According to Morton, Gusman’s predecessor, Charles Foti, began a practice of encouraging arrests in order to fill prison slots. After Katrina rendered many of the prison facilities unusable, Gusman reluctantly released some of the minor offenders. Calvin Johnson, chief judge of the criminal court, told the New Orleans Times-Picayune, “I’m not exaggerating: there were people in jail for spitting on the sidewalk.”
The prison’s annual budget, over which Gusman had almost complete control, was some $70 million. Sheriffs can deploy chain gangs around the city to dole out civic favors and increase their own name recognition. Some people said Gusman was more powerful than the mayor. Not long after Katrina, he won reelection as sheriff, despite being roundly criticized for his performance in evacuating the prison. His was one of the most recognized names on the ballot. Contractors contributed heavily to his campaign—some of whom will no doubt be offered contracts to rebuild the prison. He has asked for $57 million from FEMA and has received $31 million. Though the city is certain to be smaller in the future, there are no plans in place for reducing the size of the prison. Presumably, the percentage of adults locked up will simply be increased.
No political policy has been more popular in America over the past two decades than “getting tough on crime.” That policy has perhaps reduced crime. It has definitely filled the prisons. We ought to ask who benefits from our massive governmental spending on corrections. In cases like Sheriff Gusman’s, we should wonder whether our boundless spending on corrections isn’t driving who gets arrested rather than the reverse.

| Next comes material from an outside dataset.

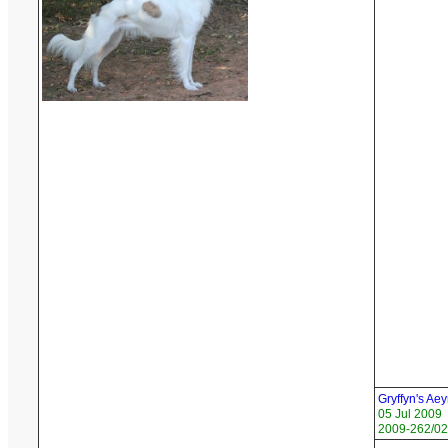
Gryffyn's Ae
05 Jul 2009
2009-262/02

Several articles in this issue remind us about the often-hidden lives of prisoners and their families and of the church’s opportunities for ministry with these people. The articles also remind us that the “free church” has things to learn from the “bond church”—the community of Christians behind bars.
Christians can be among those who would rather forget about the people who live out their lives in prisons. Christians can succumb to fear, and they can adopt a scapegoating mentality. Good Friday reminds us annually that we all cheer “Crucify him!” Every taxpayer is implicated in our government’s tossing of lives into the gaping maw of the prison-industrial complex. Of all people, those whose Savior is a death-row convict ought to know better.